A non-invasive magnetic stimulation headset could improve motor function in stroke patients, a new study has found.

In a clinical trial of 30 patients who had survived chronic ischemic strokes, the transcranial rotating permanent magnet stimulator (TRPMS) produced significant increases in physiological brain activity in areas near the stroke site. Brain activity was measured using functional magnetic resonance imaging (fMRI).

Houston Methodist Hospital Eddy Scurlock Stroke Center director Dr David Chiu said: “The robustness of the increase in physiological brain activity was surprising. With only 30 subjects, a statistically significant change was seen in brain activity.”

The participants in the study were all stroke survivors who experienced weakness on one side of their body at least three months post-stroke.

Half of them were treated with brain stimulation, administered in 20 40-minute sessions over four weeks. The rest received a sham treatment.

Researchers analysed brain activity before, immediately after and one month after the therapy was administered and found that active treatment produced nine times greater increases in brain activity than the sham treatment.

Alongside this, the patients who underwent the TRPMS treatment demonstrated numerical improvements in five of six clinical scales of motor function. The scales measured gait velocity, grip strength, pinch strength and other motor functions of the arm.

These effects persisted over a three-month follow up.

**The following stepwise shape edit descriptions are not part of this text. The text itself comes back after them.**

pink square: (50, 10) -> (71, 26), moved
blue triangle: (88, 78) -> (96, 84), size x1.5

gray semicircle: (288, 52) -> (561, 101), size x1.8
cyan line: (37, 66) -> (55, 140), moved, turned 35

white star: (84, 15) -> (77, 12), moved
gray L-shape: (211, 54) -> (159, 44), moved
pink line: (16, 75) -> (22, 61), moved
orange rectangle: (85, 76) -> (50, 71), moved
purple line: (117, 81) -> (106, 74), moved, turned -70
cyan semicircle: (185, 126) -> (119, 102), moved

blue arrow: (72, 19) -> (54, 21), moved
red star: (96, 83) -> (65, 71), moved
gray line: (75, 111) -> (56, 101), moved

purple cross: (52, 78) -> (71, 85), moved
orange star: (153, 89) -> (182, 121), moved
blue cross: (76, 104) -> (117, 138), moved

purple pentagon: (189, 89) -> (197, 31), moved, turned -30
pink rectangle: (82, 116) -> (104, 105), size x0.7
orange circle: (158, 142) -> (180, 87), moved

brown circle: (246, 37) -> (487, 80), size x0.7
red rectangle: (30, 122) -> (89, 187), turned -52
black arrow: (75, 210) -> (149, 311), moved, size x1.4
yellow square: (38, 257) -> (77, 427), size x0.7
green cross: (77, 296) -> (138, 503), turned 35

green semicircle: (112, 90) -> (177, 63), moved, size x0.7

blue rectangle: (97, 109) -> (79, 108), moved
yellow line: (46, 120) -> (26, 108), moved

The researchers believe the results may signal that TRPMS treatment led to improved clinical motor function, although this could not be proven in the study. A multicentre trial sponsored by Seraya Medical, the patent holder of the TRPMS technology, is currently planned.

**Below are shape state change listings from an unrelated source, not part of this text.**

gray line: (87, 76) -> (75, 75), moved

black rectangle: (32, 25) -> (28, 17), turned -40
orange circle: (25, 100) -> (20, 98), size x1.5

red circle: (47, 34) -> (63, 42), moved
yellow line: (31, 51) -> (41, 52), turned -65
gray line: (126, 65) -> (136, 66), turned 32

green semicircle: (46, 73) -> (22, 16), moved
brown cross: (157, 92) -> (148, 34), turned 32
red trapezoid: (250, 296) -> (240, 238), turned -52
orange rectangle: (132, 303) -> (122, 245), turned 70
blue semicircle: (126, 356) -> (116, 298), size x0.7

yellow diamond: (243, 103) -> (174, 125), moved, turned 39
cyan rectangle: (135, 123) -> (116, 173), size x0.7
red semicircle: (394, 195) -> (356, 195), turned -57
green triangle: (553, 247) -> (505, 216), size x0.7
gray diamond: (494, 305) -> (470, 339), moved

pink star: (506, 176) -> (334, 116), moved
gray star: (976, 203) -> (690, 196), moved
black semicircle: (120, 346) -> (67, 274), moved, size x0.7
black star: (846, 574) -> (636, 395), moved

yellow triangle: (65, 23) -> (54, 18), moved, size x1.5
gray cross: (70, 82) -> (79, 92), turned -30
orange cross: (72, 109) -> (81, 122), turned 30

Chiu said: “If confirmed in a larger multicenter trial, the results would have enormous implications. This technology would be the first proven treatment for recovery of motor function after chronic ischemic stroke.”

The research was presented at the American Stroke Association’s International Stroke Conference 2020, which runs from 19 February to 21 February in Los Angeles. The study was funded by a grant from the Houston Methodist Research Institute Translational Research Initiative.